Molti aspetti dell'incidente del Kursk e dei tentativi di salvataggio furono costellati di polemiche e controversie, con molte notizie contraddittorie. La commissione d'inchiesta fu guidata dal procuratore generale Vladimir Ustinov, e concluse il 29 giugno 2002 che le esplosioni furono causate da un siluro da esercitazione difettoso, che innescò reazioni a catena. Inoltre, i superstiti morirono a circa otto ore dall'incidente ed i soccorsi non sarebbero stati in grado di aiutarli. Sulla causa dell'incidente giunsero ad una conclusione simile a quella dei ricercatori inglesi, che imputarono la prima esplosione ad una fuoriuscita di perossido d'idrogeno, il propellente dei siluri, che sarebbe esploso innescando gli altri siluri. Inizialmente fu ipotizzato che il Kursk avesse avuto una collisione con un qualche vascello non russo, non identificato. Questa ipotesi fu avanzata da fonti russe, come dall'allora ministro della difesa Marshal Igor Sergeyev e dall'allora primo ministro Ilya Klebanov. Inoltre venne alla luce che quel giorno erano presenti due sottomarini statunitensi, che osservavano l'esercitazione: lo Uss Memphis e lo Uss Toledo, della classe Los Angeles. Gli Stati Uniti negarono immediatamente la collisione tra un loro sottomarino e il Kursk, anche se confermarono la presenza del Memphis e del Toledo.

Secondo un'altra teoria, illustrata da un documentario franco-canadese del 2004 intitolato Kursk: A submarine in Troubled Waters, ripreso in Italia dal programma La Storia siamo noi, diretto da Giovanni Minoli, il Memphis avrebbe dovuto osservare la situazione da lontano, mentre il Toledo avrebbe invece avuto ordini di pedinare il Kursk. Il Toledo avrebbe urtato il sottomarino russo, senza tuttavia causargli gravi danni. Il Toledo, danneggiato, avrebbe tentato di allontanarsi, aiutato dal Memphis. Rilevando che il Kursk stava attivando i sistemi d'arma, il Memphis avrebbe lanciato un siluro di tipo Mark 48, colpendo in pieno la sezione di prua del sottomarino russo, che conteneva i siluri. Ciò avrebbe creato una reazione a catena innescando le cariche dei siluri del Kursk.
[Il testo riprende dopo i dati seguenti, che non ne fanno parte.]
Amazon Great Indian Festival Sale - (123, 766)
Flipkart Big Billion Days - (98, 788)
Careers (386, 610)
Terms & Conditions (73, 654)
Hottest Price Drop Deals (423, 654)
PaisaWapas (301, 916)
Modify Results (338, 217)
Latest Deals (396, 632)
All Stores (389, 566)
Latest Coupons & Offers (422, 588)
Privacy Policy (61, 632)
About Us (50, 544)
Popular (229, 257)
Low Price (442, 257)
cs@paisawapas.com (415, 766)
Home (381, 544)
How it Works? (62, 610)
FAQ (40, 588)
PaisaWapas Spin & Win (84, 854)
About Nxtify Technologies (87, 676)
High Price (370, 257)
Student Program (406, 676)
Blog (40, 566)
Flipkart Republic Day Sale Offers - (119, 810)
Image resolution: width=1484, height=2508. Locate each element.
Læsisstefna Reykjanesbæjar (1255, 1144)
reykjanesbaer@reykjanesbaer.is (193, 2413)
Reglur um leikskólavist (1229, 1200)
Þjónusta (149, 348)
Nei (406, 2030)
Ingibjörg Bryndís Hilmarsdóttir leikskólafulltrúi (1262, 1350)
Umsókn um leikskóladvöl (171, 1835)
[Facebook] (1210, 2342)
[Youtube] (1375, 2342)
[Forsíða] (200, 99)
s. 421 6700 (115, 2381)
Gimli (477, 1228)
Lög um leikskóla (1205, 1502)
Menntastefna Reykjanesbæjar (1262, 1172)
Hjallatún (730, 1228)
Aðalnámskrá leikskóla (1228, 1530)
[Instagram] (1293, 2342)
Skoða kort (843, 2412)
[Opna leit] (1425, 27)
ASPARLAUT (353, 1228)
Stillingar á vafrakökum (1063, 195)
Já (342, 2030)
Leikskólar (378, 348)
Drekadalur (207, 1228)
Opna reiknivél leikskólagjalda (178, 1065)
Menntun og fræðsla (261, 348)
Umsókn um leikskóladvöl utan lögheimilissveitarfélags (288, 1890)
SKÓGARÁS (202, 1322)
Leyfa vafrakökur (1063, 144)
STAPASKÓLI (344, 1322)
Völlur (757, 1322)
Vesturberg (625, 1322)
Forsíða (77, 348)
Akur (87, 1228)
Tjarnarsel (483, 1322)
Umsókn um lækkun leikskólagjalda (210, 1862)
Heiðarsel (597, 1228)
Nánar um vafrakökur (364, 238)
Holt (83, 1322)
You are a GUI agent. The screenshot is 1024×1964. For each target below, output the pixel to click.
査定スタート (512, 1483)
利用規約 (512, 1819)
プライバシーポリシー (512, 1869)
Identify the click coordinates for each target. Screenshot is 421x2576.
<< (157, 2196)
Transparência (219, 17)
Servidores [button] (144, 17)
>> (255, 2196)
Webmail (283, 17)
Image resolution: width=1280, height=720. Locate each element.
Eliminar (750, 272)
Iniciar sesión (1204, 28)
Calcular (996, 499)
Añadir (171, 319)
Sempre secondo questa tesi, gli Stati Uniti e la Federazione Russa si sarebbero successivamente accordate ed i primi, responsabili dell'incidente, avrebbero indennizzato la Russia cancellando un debito di 10 miliardi di dollari. I sostenitori di questa teoria indicano come prova le immagini del relitto del Kursk recuperato che mostrano un foro circolare rivolto verso l'interno, presente sulla fiancata e vicino al luogo dell'esplosione. In realtà i siluri standard come il Mark 48 sono progettati per esplodere in prossimità dello scafo, non essendo in grado di penetrarlo e quindi impossibilitati a fare "fori circolari". All'ipotesi del siluro, ufficiali statunitensi ribatterono affermando che le unità Usa erano distanti almeno cinque miglia. Inoltre il Toledo non sarebbe stato danneggiato ed uno scontro con un mezzo delle dimensioni del Kursk avrebbe creato pochi danni all'unità russa, ma quasi distrutto quella statunitense. Nella cultura di massa è stato girato nel 2018 il film Kursk, diretto da Thomas Vinterberg, che racconta la tragedia del sottomarino.